At 1 a.m. on July 4, Lee summoned to his headquarters Brig. Gen. John D. Imboden, one of Stuart's cavalry brigade commanders, to manage the passage of the majority of the trains to the rear. Imboden's command of 2,100 cavalrymen had not played much of a role in the campaign up until this time, and had not been selected by Stuart for his ride around the Union Army. Lee and Stuart had a poor opinion of Imboden's brigade, considering it "indifferently disciplined and inefficiently directed," but it was effective for assignments such as guard duty or fighting militia. Lee reinforced Imboden's single artillery battery with five additional batteries borrowed from his infantry corps and directed Stuart to assign the brigades of Brig. Gen. Fitzhugh Lee and Wade Hampton (now commanded by Col. Laurence S. Baker) to protect the flanks and rear of Imboden's column. Imboden's orders were to depart Cashtown on the evening of July 4, turn south at Greenwood, avoiding Chambersburg, take the direct road to Williamsport to ford across the Potomac, and escort the train as far as Martinsburg. Then, Imboden's command would return to Hagerstown to guard the retreat route for the remainder of the army.

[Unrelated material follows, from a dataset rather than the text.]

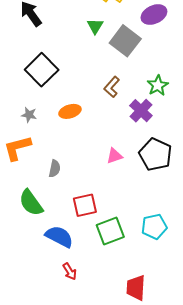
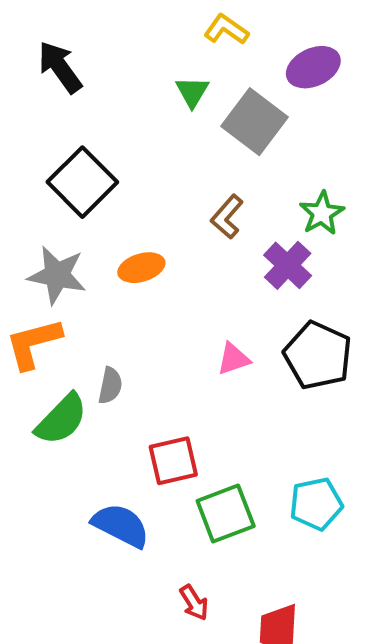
gray star: (29, 115) -> (57, 275), size x1.8
green semicircle: (31, 203) -> (61, 419), moved, turned -100
red arrow: (70, 271) -> (194, 603), moved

Imboden's train consisted of hundreds of Conestoga-style wagons, which extended 15–20 miles along the narrow roads. Assembling these wagons into a marching column, arranging their escorts, loading supplies, and accounting for the wounded took until late afternoon on July 5. Imboden himself left Cashtown around 8 p.m. to join the head of his column. The journey was one of extreme misery, conducted during the torrential rains that began on July 4, in which the wounded men were forced to endure the weather and the rough roads in wagons without suspensions. Imboden's orders required that he not stop until he reached his destination, which meant that wagons breaking down were left behind. Some critically wounded men were left behind on the roadsides as well, hoping that local civilians would find and take care of them. The train was harassed throughout its march. At dawn on July 5, civilians in Greencastle ambushed the train with axes, attacking the wheels of the wagons, until they were driven off. That afternoon at Cunningham's Cross Roads (current day Cearfoss, Maryland), Capt. Abram Jones led 200 troopers of the 1st New York Cavalry and 12th Pennsylvania Cavalry in attacking the column, capturing 134 wagons, 600 horses and mules, and 645 prisoners, about half of whom were wounded. These losses so angered Stuart that he demanded a court of inquiry to investigate.